Problem

Table: ActorDirector

+-------------+---------+
| Column Name | Type    |
+-------------+---------+
| actor_id    | int     |
| director_id | int     |
| timestamp   | int     |
+-------------+---------+
timestamp is the primary key column for this table.

Write a SQL query for a report that provides the pairs (actor_id, director_id) where the actor has cooperated with the director at least three times.

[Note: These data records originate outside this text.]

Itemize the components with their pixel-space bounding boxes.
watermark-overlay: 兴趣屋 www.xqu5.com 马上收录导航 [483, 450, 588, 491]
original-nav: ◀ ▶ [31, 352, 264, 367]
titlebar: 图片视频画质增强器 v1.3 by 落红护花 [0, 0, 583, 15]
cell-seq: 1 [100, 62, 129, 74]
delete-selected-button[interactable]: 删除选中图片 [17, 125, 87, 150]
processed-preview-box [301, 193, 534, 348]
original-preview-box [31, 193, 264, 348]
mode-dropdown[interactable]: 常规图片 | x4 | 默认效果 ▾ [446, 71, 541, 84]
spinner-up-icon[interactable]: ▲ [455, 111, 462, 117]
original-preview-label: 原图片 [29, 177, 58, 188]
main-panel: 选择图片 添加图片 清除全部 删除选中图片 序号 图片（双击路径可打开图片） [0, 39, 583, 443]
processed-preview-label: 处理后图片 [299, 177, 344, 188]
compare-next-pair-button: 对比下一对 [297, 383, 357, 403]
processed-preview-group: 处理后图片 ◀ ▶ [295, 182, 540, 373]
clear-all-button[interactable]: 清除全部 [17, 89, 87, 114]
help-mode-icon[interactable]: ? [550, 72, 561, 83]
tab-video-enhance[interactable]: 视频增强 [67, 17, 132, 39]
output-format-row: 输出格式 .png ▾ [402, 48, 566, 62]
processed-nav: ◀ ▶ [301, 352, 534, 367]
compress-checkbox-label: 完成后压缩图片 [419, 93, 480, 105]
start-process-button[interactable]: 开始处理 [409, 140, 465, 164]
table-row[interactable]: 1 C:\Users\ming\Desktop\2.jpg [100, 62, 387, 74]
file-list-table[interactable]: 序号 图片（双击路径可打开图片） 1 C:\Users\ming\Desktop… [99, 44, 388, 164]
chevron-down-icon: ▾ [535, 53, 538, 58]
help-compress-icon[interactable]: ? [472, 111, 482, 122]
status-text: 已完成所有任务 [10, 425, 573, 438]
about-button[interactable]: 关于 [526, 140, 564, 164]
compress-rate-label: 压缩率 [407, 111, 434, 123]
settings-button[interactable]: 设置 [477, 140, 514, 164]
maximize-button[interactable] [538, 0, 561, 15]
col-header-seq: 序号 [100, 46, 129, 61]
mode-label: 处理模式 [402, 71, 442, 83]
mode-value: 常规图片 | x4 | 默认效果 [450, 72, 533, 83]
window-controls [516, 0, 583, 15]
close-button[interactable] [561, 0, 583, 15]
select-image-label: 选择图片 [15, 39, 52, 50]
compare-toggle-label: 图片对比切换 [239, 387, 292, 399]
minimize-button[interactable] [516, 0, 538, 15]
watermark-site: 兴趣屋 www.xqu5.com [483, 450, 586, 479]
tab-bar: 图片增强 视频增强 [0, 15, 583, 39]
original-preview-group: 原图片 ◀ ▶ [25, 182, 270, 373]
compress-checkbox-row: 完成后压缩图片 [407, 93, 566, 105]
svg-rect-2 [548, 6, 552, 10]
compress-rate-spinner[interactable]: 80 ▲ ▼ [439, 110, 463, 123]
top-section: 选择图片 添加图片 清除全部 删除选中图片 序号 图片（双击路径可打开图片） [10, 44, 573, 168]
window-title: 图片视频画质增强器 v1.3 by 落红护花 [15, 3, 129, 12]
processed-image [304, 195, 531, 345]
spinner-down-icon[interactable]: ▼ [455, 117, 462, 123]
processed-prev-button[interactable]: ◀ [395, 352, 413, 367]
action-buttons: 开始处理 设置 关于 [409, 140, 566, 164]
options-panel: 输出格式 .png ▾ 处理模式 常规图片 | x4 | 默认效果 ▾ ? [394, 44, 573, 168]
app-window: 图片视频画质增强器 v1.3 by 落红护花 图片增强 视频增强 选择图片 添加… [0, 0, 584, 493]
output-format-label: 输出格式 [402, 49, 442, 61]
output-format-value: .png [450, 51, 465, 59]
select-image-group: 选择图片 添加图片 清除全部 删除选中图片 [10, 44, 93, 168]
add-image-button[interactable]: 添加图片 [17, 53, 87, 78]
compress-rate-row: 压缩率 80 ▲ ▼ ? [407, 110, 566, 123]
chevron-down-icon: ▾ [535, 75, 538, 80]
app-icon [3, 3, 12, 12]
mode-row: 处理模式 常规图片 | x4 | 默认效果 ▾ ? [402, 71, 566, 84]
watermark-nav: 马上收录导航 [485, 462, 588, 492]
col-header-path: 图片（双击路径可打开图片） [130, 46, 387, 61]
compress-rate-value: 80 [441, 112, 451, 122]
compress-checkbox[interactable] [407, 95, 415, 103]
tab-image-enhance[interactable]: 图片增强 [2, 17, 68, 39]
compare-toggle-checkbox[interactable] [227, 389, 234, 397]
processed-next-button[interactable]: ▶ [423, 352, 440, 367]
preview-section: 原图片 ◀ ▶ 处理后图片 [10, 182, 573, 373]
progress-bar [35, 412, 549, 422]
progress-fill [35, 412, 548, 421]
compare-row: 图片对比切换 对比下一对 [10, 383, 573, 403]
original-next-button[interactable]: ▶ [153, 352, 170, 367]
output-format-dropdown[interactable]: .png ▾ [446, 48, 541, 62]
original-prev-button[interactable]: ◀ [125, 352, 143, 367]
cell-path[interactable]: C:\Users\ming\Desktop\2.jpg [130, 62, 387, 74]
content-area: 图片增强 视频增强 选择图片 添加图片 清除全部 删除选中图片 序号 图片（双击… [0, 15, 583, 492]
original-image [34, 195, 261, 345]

Return the result table in any order.

Examples

Example 1:

Input:

ActorDirector table:

+-------------+-------------+-------------+
| actor_id    | director_id | timestamp   |
+-------------+-------------+-------------+
| 1           | 1           | 0           |
| 1           | 1           | 1           |
| 1           | 1           | 2           |
| 1           | 2           | 3           |
| 1           | 2           | 4           |
| 2           | 1           | 5           |
| 2           | 1           | 6           |
+-------------+-------------+-------------+

Output:

+-------------+-------------+
| actor_id    | director_id |
+-------------+-------------+
| 1           | 1           |
+-------------+-------------+

Explanation: The only pair is (1, 1) where they cooperated exactly 3 times.

Solution

Method 1 - Using Group by

Code

SQL

Using count(1):

SELECT actor_id, director_id
FROM ActorDirector
GROUP BY actor_id, director_id
HAVING COUNT(1) >= 3;

Using count(timestamp):

SELECT actor_id, director_id
FROM ActorDirector
GROUP BY actor_id, director_id
HAVING COUNT(timestamp) >= 3;

Using sum:

SELECT actor_id, director_id
FROM ActorDirector
GROUP BY actor_id, director_id
HAVING SUM(1) >= 3;
Pandas
import pandas as pd

def actors_and_directors(actor_director: pd.DataFrame) -> pd.DataFrame:
	stats = actor_director.groupby(['actor_id', 'director_id']).size().reset_index(name='cooperation_count')
	filtered_pairs = stats[stats['cooperation_count'] >= 3]
    return filtered_pairs[['actor_id', 'director_id']]

Method 2 - Using Window Function and CTE 🏆

Code

Sql
WITH WorkRank AS (
SELECT actor_id,director_id
,ROW_NUMBER()OVER(PARTITION BY actor_id,director_id ORDER BY timestamp) AS RN
FROM ActorDirector
    )
    SELECT DISTINCT actor_id,director_id
    FROM WorkRank WHERE RN >=3